My contractor told me he was going to do a “Texas Hip Gable for the front of the house. What is that?
Hi Terry, Sorry, I’ve never heard of that before… and a search of Google for “Texas Hip Gable” tells me that no one else has either 🙂
I lived in TX for over 40 years. When building a home there in 1980, we were told they would install a Hip Gable. It was a simple open gable roof construction without much overhang at the ends so there was a more contemporary appearance.
Interesting. Around here we don’t generally have overhangs on our gables… and it does look more contemporary. That makes sense. Thanks so much for clarifying!
M shaped roof is weird, so is the butterfly. they look like inventions from the 80’s to be interesting and cause massive water damage inside a house. or maybe you can do things like that somewhat safely where you don’t get snow.
Also, the jerkinhead roofs are popular in the black forest.
I’ve read that in the 18th century UK, they used M-shaped roofs to provide a steep slope without making them crazy tall.

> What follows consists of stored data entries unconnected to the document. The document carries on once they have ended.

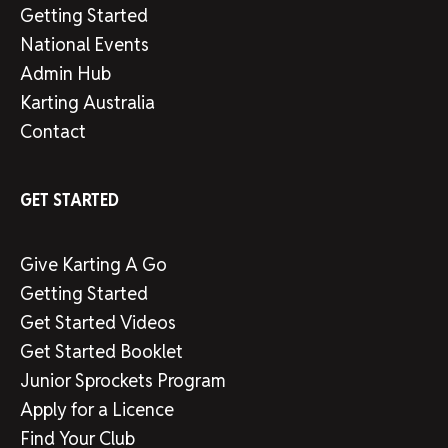
Getting Started
National Events
Admin Hub
Karting Australia
Contact
GET STARTED
Give Karting A Go
Getting Started
Get Started Videos
Get Started Booklet
Junior Sprockets Program
Apply for a Licence
Find Your Club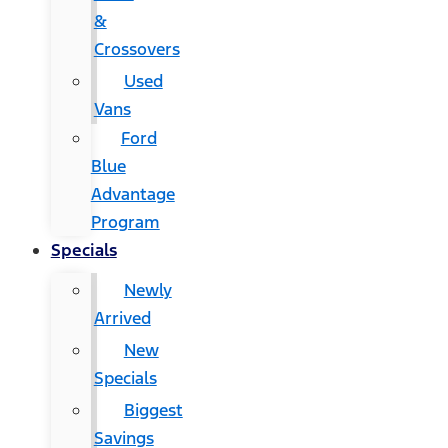
&
Crossovers
Used
Vans
Ford
Blue
Advantage
Program
Specials
Newly
Arrived
New
Specials
Biggest
Savings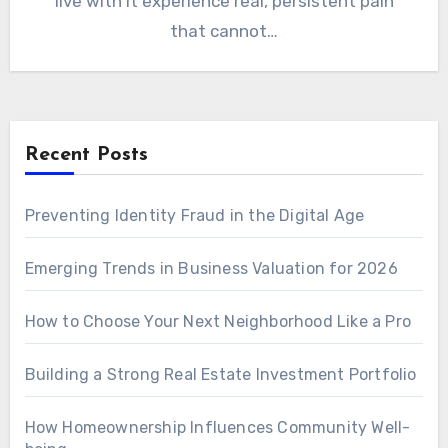
live with it experience real, persistent pain
that cannot…
Recent Posts
Preventing Identity Fraud in the Digital Age
Emerging Trends in Business Valuation for 2026
How to Choose Your Next Neighborhood Like a Pro
Building a Strong Real Estate Investment Portfolio
How Homeownership Influences Community Well-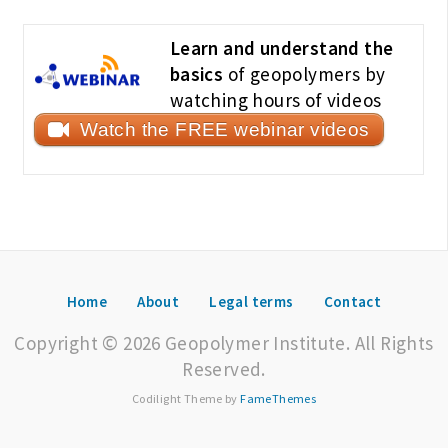
Learn and understand the
basics
of geopolymers by
watching hours of videos
Watch the FREE webinar videos
Home
About
Legal terms
Contact
Copyright © 2026 Geopolymer Institute. All Rights
Reserved.
Codilight Theme by
FameThemes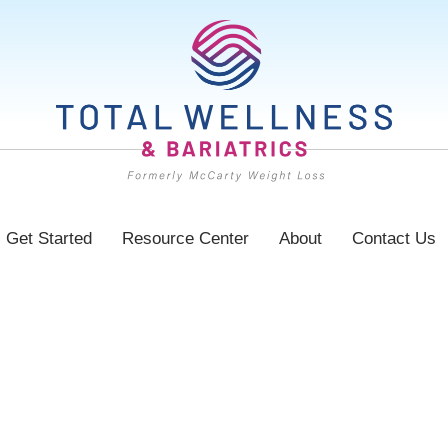
Get Started
Resource Center
About
Contact Us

By dividing the roof into two parts, it made things look more in proportion.
Not sure where they’d use em today. I had the same initial reaction as you- looks like the perfect place for leaves to build up and water to find a way through.
Oh so ours is a Hip and Valley Roof. Never knew all these terms maybe knew one or two. Combination Roof looks like your typical fast food joint roof like say MC Donalds back in the 80s before all their modernizing was done.
I had no clue there were so many roof styles. Our previous home was a hip roof, but we have eight gables with what our guy called California Valleys on our current home. I love gables and the California Valleys are so much nicer looking since they hide the flashing.
I’m looking into building a shed. I want to go with the Gambrel roof for more storage at the top. It looks more complicated to build than just a Gable roof. Does anyone know how much more complicated it is to build and approximately how much more it can cost in materials? Any tips on building roof trusses myself for a shed?
If the gambrel roof looks too complicated for your shed, there are kits from 2×4 Basics for building a shed with a gambrel roof. You don’t have to make any angled cuts for the framing.
I was wondering why there isnt any information on the french roof, bell roof, octogonal roof, intercecting roof or even the round roof?